You are viewing a plain text version of this content. The canonical link for it is here.
Posted to commits@spark.apache.org by sa...@apache.org on 2021/04/29 04:59:06 UTC

[spark] branch branch-3.1 updated: [SPARK-35226][SQL] Support refreshKrb5Config option in JDBC datasources

This is an automated email from the ASF dual-hosted git repository.
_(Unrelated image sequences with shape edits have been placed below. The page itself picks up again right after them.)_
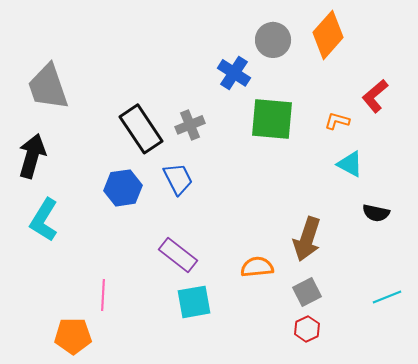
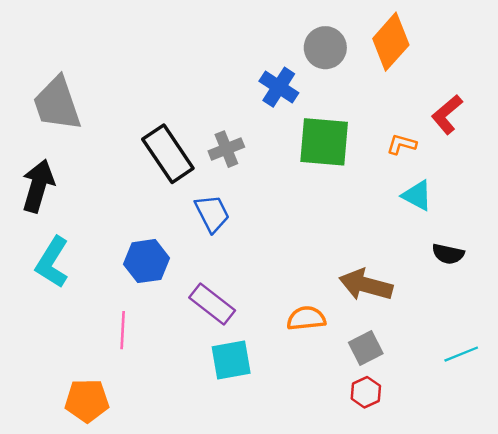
blue hexagon: (123, 188) -> (146, 261), moved
brown arrow: (307, 239) -> (366, 285), turned 87
pink line: (103, 295) -> (123, 330), moved

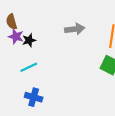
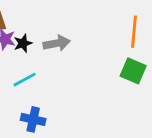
gray arrow: (75, 29) -> (57, 43), moved

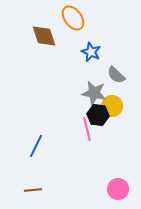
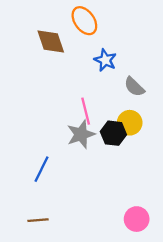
gray star: (94, 93) -> (81, 134), moved, turned -30
pink line: (87, 129) -> (86, 111), moved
sarutak pushed a commit to branch branch-3.1
in repository https://gitbox.apache.org/repos/asf/spark.git


The following commit(s) were added to refs/heads/branch-3.1 by this push:
     new c245d84  [SPARK-35226][SQL] Support refreshKrb5Config option in JDBC datasources
c245d84 is described below

commit c245d84066785be60ea0fcdbf69f2e09361b5cf4
Author: Kousuke Saruta <sa...@oss.nttdata.com>
AuthorDate: Thu Apr 29 13:55:53 2021 +0900

    [SPARK-35226][SQL] Support refreshKrb5Config option in JDBC datasources
    
    ### What changes were proposed in this pull request?
    
    This PR proposes to introduce a new JDBC option `refreshKrb5Config` which allows to reflect the change of `krb5.conf`.
    
    ### Why are the changes needed?
    
    In the current master, JDBC datasources can't accept `refreshKrb5Config` which is defined in `Krb5LoginModule`.
    So even if we change the `krb5.conf` after establishing a connection, the change will not be reflected.
    
    The similar issue happens when we run multiple `*KrbIntegrationSuites` at the same time.
    `MiniKDC` starts and stops every KerberosIntegrationSuite and different port number is recorded to `krb5.conf`.
    Due to `SecureConnectionProvider.JDBCConfiguration` doesn't take `refreshKrb5Config`, KerberosIntegrationSuites except the first running one see the wrong port so those suites fail.
    You can easily confirm with the following command.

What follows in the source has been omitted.